## Work required
Return the lines below that contain the word "Ferienhaus".

## Dataset records

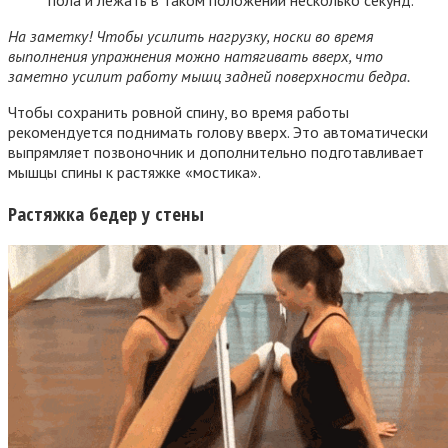
пола и лежать в таком положении несколько секунд.
На заметку! Чтобы усилить нагрузку, носки во время
выполнения упражнения можно натягивать вверх, что
заметно усилит работу мышц задней поверхности бедра.
Чтобы сохранить ровной спину, во время работы
рекомендуется поднимать голову вверх. Это автоматически
выпрямляет позвоночник и дополнительно подготавливает
мышцы спины к растяжке «мостика».
Растяжка бедер у стены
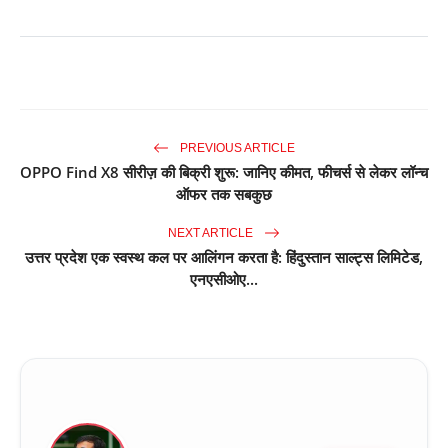
PREVIOUS ARTICLE
OPPO Find X8 सीरीज़ की बिक्री शुरू: जानिए कीमत, फीचर्स से लेकर लॉन्च
ऑफर तक सबकुछ
NEXT ARTICLE
उत्तर प्रदेश एक स्वस्थ कल पर आलिंगन करता है: हिंदुस्तान साल्ट्स लिमिटेड,
एनएसीओए...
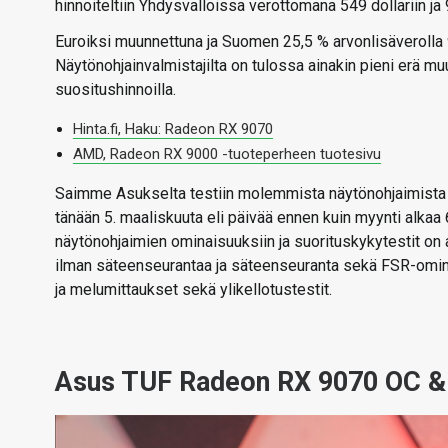
hinnoiteltiin Yhdysvalloissa verottomana 549 dollariin ja 
Euroiksi muunnettuna ja Suomen 25,5 % arvonlisäverolla
Näytönohjainvalmistajilta on tulossa ainakin pieni erä m
suositushinnoilla.
Hinta.fi, Haku: Radeon RX 9070
AMD, Radeon RX 9000 -tuoteperheen tuotesivu
Saimme Asukselta testiin molemmista näytönohjaimista te
tänään 5. maaliskuuta eli päivää ennen kuin myynti alkaa
näytönohjaimien ominaisuuksiin ja suorituskykytestit on
ilman säteenseurantaa ja säteenseuranta sekä FSR-omin
ja melumittaukset sekä ylikellotustestit.
Asus TUF Radeon RX 9070 OC &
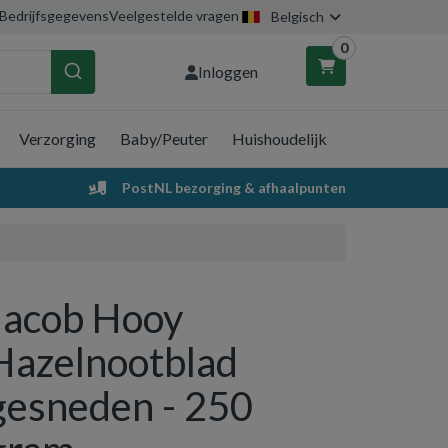
Bedrijfsgegevens
Veelgestelde vragen
Belgisch
0
Inloggen
Verzorging
Baby/Peuter
Huishoudelijk
nkelwagen
PostNL bezorging & afhaalpunten
Uw winkelwagen is leeg.
Vul hem met producten.
Jacob Hooy
Hazelnootblad
gesneden - 250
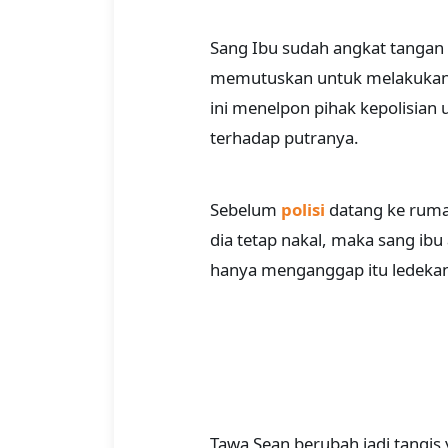
Sang Ibu sudah angkat tangan 
memutuskan untuk melakukan k
ini menelpon pihak kepolisia
terhadap putranya.
Sebelum
polisi
datang ke ruma
dia tetap nakal, maka sang ib
hanya menganggap itu ledekan 
Tawa Sean berubah jadi tangis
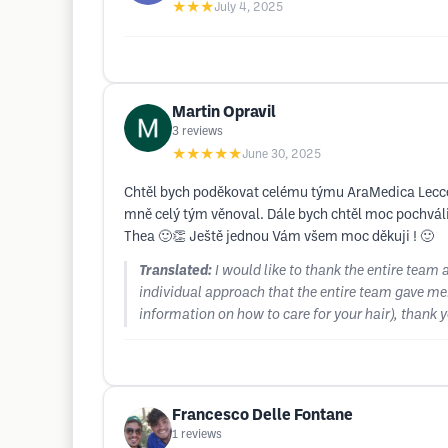
★★★
July 4, 2025
Martin Opravil
3
reviews
★★★★★
June 30, 2025
Chtěl bych poděkovat celému týmu AraMedica Lecce, k
mně celý tým věnoval. Dále bych chtěl moc pochválit
Thea 🙂👏 Ještě jednou Vám všem moc děkuji ! 🙂
Translated:
I would like to thank the entire team
individual approach that the entire team gave me. 
information on how to care for your hair), thank 
Francesco Delle Fontane
1
reviews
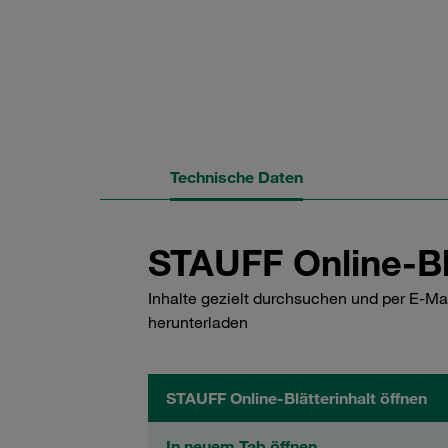
Technische Daten
STAUFF Online-Bl
Inhalte gezielt durchsuchen und per E-Ma
herunterladen
STAUFF Online-Blätterinhalt öffnen
In neuem Tab öffnen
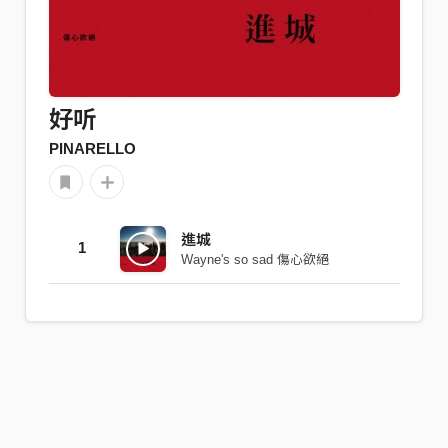
好听
PINARELLO
進城
1
Wayne's so sad 傷心欲絕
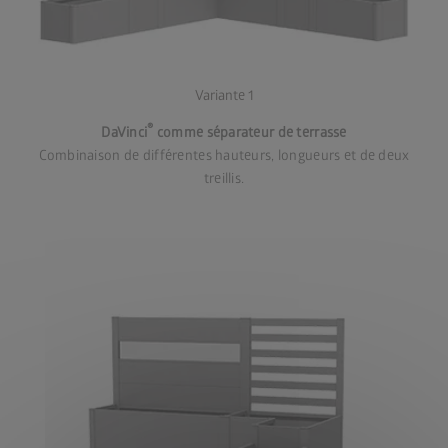
Variante 1
®
DaVinci
comme séparateur de terrasse
Combinaison de différentes hauteurs, longueurs et de deux
treillis.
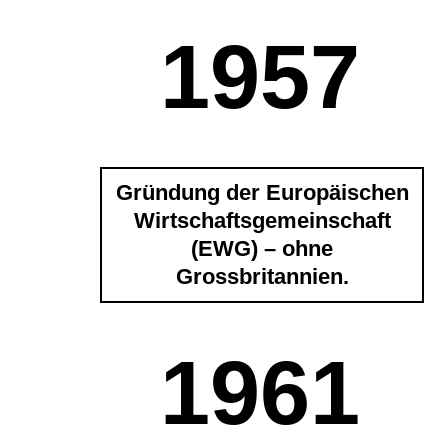
1957
Gründung der Europäischen
Wirtschaftsgemeinschaft
(EWG) – ohne
Grossbritannien.
1961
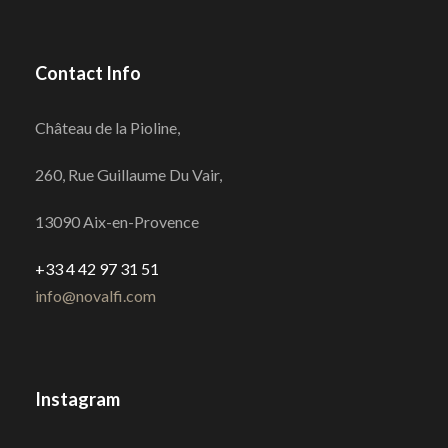
Contact Info
Château de la Pioline,
260, Rue Guillaume Du Vair,
13090 Aix-en-Provence
+33 4 42 97 31 51
info@novalfi.com
Instagram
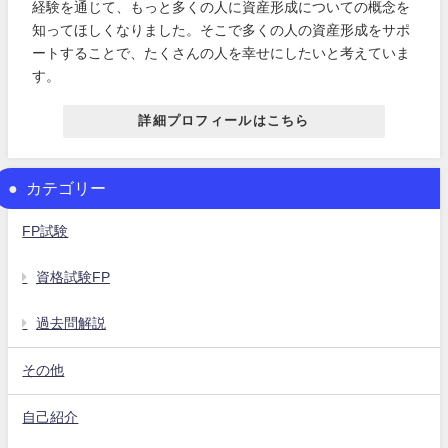
経験を通じて、もっと多くの人に資産形成についての概念を
知ってほしくなりました。そこで多くの人の資産形成をサポ
ートすることで、たくさんの人を幸せにしたいと考えていま
す。
詳細プロフィールはこちら
カテゴリー
FP試験
資格試験FP
過去問解説
その他
自己紹介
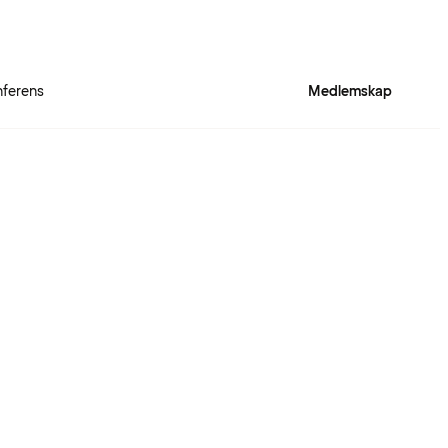
ferens
Medlemskap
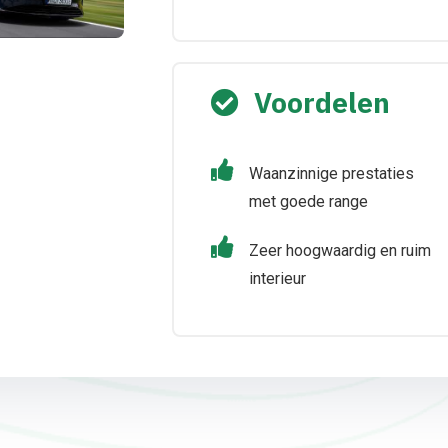
Voordelen
Waanzinnige prestaties
met goede range
Zeer hoogwaardig en ruim
interieur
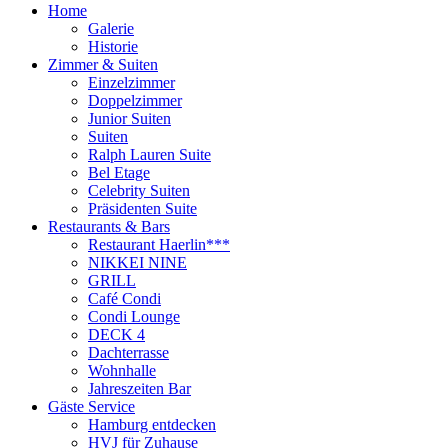
Home
Galerie
Historie
Zimmer & Suiten
Einzelzimmer
Doppelzimmer
Junior Suiten
Suiten
Ralph Lauren Suite
Bel Etage
Celebrity Suiten
Präsidenten Suite
Restaurants & Bars
Restaurant Haerlin***
NIKKEI NINE
GRILL
Café Condi
Condi Lounge
DECK 4
Dachterrasse
Wohnhalle
Jahreszeiten Bar
Gäste Service
Hamburg entdecken
HVJ für Zuhause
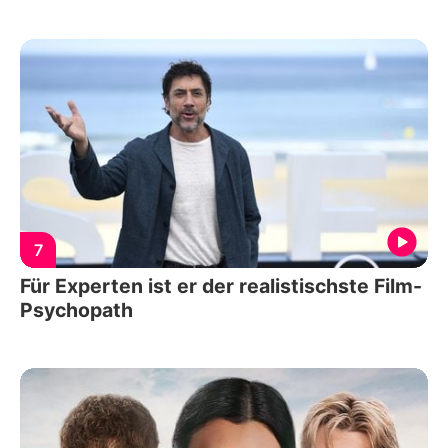
7
Für Experten ist er der realistischste Film-
Psychopath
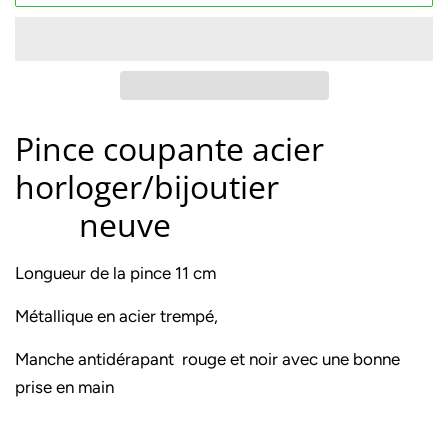
Pince coupante acier
horloger/bijoutier
neuve
Longueur de la pince 11 cm
Métallique en acier trempé,
Manche antidérapant rouge et noir avec une bonne
prise en main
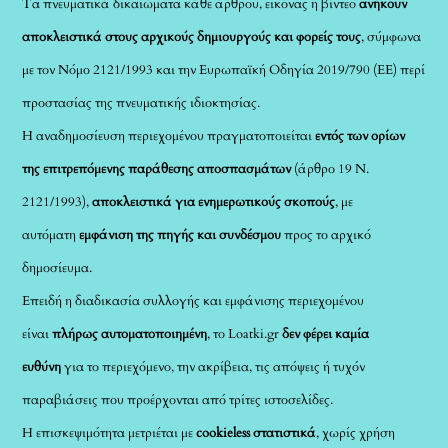
Τα πνευματικά δικαιώματα κάθε άρθρου, εικόνας ή βίντεο
ανήκουν
αποκλειστικά στους αρχικούς δημιουργούς και φορείς τους
, σύμφωνα
με τον Νόμο 2121/1993 και την Ευρωπαϊκή Οδηγία 2019/790 (ΕΕ) περί
προστασίας της πνευματικής ιδιοκτησίας.
Η αναδημοσίευση περιεχομένου πραγματοποιείται
εντός των ορίων
της επιτρεπόμενης παράθεσης αποσπασμάτων
(άρθρο 19 Ν.
2121/1993),
αποκλειστικά για ενημερωτικούς σκοπούς
, με
αυτόματη
εμφάνιση της πηγής και συνδέσμου
προς το αρχικό
δημοσίευμα.
Επειδή η διαδικασία συλλογής και εμφάνισης περιεχομένου
είναι
πλήρως αυτοματοποιημένη
, το Loatki.gr
δεν φέρει καμία
ευθύνη
για το περιεχόμενο, την ακρίβεια, τις απόψεις ή τυχόν
παραβιάσεις που προέρχονται από τρίτες ιστοσελίδες.
Η επισκεψιμότητα μετριέται με
cookieless στατιστικά
, χωρίς χρήση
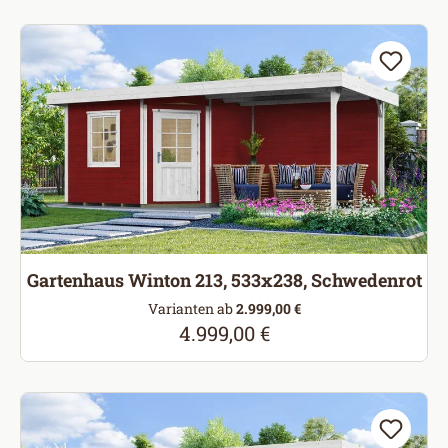
Gartenhaus Winton 213, 533x238, Schwedenrot
Varianten ab
2.999,00 €
4.999,00 €
Regulärer Preis:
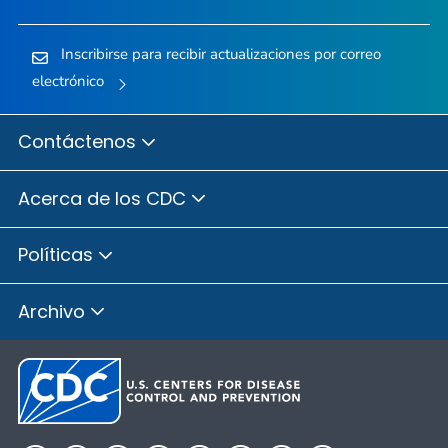
Inscribirse para recibir actualizaciones por correo
electrónico
Contáctenos
Acerca de los CDC
Políticas
Archivo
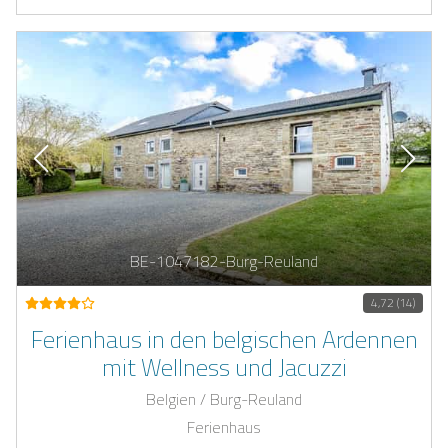
BE-1047182-Burg-Reuland
4,72 (14)
Ferienhaus in den belgischen Ardennen
mit Wellness und Jacuzzi
Belgien / Burg-Reuland
Ferienhaus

## Exercise answer
Ferienhaus in den belgischen Ardennen
Ferienhaus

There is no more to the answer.